EXERCISE:
Since only the written part is wanted, repeat the records exactly and omit the pictures.

(Extracted page text data)
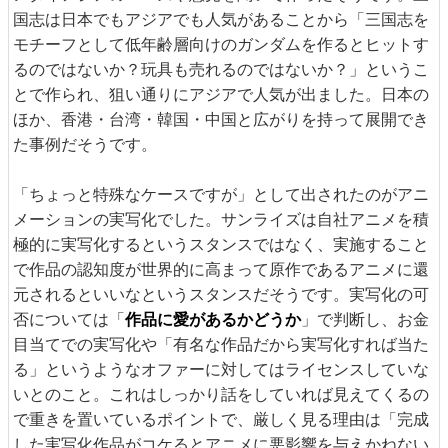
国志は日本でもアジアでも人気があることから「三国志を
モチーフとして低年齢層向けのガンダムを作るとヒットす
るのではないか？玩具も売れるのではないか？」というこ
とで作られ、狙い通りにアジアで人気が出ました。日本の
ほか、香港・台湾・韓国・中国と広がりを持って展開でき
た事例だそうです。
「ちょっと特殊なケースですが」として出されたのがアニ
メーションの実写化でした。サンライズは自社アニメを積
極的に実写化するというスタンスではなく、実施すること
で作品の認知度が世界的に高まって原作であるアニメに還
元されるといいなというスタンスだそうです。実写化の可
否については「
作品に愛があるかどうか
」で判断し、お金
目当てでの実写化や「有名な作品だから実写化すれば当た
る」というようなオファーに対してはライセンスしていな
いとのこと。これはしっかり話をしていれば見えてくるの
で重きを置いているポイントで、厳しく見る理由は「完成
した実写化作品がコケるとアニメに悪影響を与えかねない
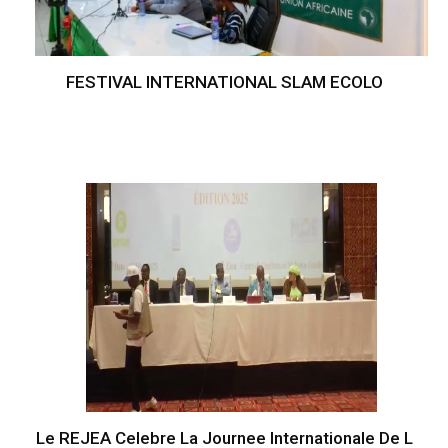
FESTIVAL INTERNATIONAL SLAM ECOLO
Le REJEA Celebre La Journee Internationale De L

TASK OUTPUT:
国志は日本でもアジアでも人気があることから「三国志を
モチーフとして低年齢層向けのガンダムを作るとヒットす
るのではないか？玩具も売れるのではないか？」というこ
とで作られ、狙い通りにアジアで人気が出ました。日本の
ほか、香港・台湾・韓国・中国と広がりを持って展開でき
た事例だそうです。
「ちょっと特殊なケースですが」として出されたのがアニ
メーションの実写化でした。サンライズは自社アニメを積
極的に実写化するというスタンスではなく、実施すること
で作品の認知度が世界的に高まって原作であるアニメに還
元されるといいなというスタンスだそうです。実写化の可
否については「
作品に愛があるかどうか
」で判断し、お金
目当てでの実写化や「有名な作品だから実写化すれば当た
る」というようなオファーに対してはライセンスしていな
いとのこと。これはしっかり話をしていれば見えてくるの
で重きを置いているポイントで、厳しく見る理由は「完成
した実写化作品がコケるとアニメに悪影響を与えかねない
FESTIVAL INTERNATIONAL SLAM ECOLO
Le REJEA Celebre La Journee Internationale De L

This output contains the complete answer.